# [Activity]
Copy the entries below word for word, minus the pictures.

Task inputs START

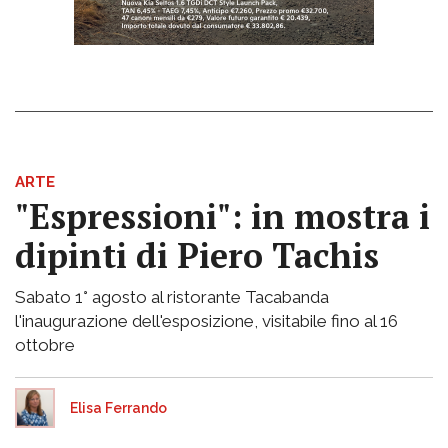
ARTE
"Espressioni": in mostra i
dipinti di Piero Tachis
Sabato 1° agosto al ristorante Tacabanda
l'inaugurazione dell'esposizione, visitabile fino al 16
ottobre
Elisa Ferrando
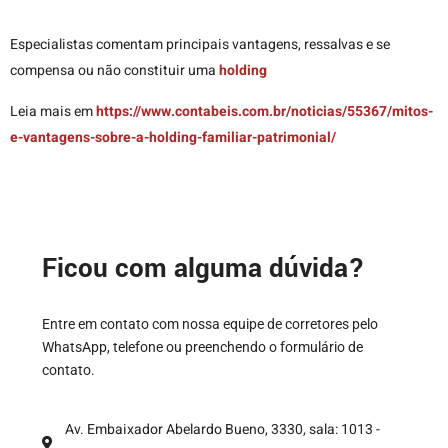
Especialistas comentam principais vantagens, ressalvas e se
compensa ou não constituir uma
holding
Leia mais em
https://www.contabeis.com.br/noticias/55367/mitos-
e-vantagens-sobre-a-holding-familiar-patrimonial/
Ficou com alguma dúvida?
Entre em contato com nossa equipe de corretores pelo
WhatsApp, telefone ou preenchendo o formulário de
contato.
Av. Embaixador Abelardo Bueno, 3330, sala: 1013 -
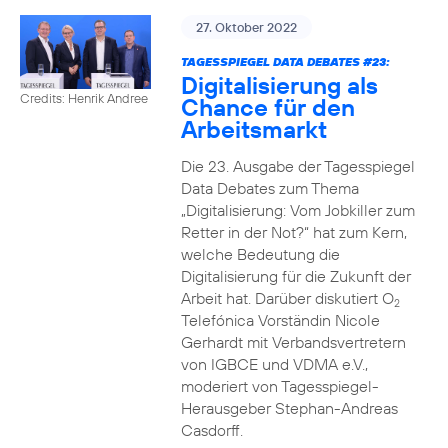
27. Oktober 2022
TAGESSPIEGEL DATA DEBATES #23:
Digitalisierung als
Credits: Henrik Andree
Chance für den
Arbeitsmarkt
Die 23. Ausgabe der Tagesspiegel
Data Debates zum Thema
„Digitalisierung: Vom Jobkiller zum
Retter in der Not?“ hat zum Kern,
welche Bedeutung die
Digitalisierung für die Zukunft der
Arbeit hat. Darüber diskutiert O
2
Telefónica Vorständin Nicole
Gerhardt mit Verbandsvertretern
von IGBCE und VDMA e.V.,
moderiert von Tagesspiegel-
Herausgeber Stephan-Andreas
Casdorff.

Task inputs END

# [Result of the exercise]
ARTE
"Espressioni": in mostra i
dipinti di Piero Tachis
Sabato 1° agosto al ristorante Tacabanda
l'inaugurazione dell'esposizione, visitabile fino al 16
ottobre
Elisa Ferrando
Especialistas comentam principais vantagens, ressalvas e se
compensa ou não constituir uma
holding
Leia mais em
https://www.contabeis.com.br/noticias/55367/mitos-
e-vantagens-sobre-a-holding-familiar-patrimonial/
Ficou com alguma dúvida?
Entre em contato com nossa equipe de corretores pelo
WhatsApp, telefone ou preenchendo o formulário de
contato.
Av. Embaixador Abelardo Bueno, 3330, sala: 1013 -
27. Oktober 2022
TAGESSPIEGEL DATA DEBATES #23:
Digitalisierung als
Credits: Henrik Andree
Chance für den
Arbeitsmarkt
Die 23. Ausgabe der Tagesspiegel
Data Debates zum Thema
„Digitalisierung: Vom Jobkiller zum
Retter in der Not?“ hat zum Kern,
welche Bedeutung die
Digitalisierung für die Zukunft der
Arbeit hat. Darüber diskutiert O
2
Telefónica Vorständin Nicole
Gerhardt mit Verbandsvertretern
von IGBCE und VDMA e.V.,
moderiert von Tagesspiegel-
Herausgeber Stephan-Andreas
Casdorff.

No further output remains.